[Saved data entries]
——

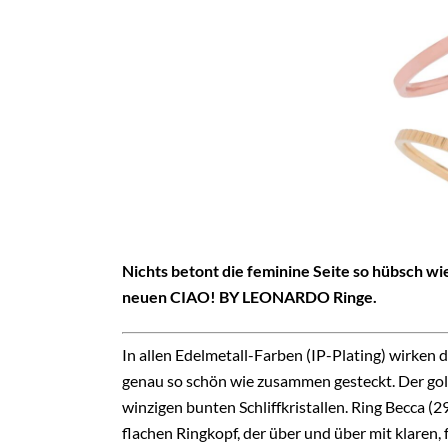
Nichts betont die feminine Seite so hübsch wi
neuen CIAO! BY LEONARDO Ringe.
In allen Edelmetall-Farben (IP-Plating) wirk
genau so schön wie zusammen gesteckt. Der gol
winzigen bunten Schliffkristallen. Ring Becca (2
flachen Ringkopf, der über und über mit klaren,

——

## Exercise directions
Nothing but the lines from the one containing "In allen Edelmetall-Farben (IP-Plating) wirk" through the last line of the data above should be set down, word for word.

## Result of the task
In allen Edelmetall-Farben (IP-Plating) wirk
genau so schön wie zusammen gesteckt. Der gol
winzigen bunten Schliffkristallen. Ring Becca (2
flachen Ringkopf, der über und über mit klaren,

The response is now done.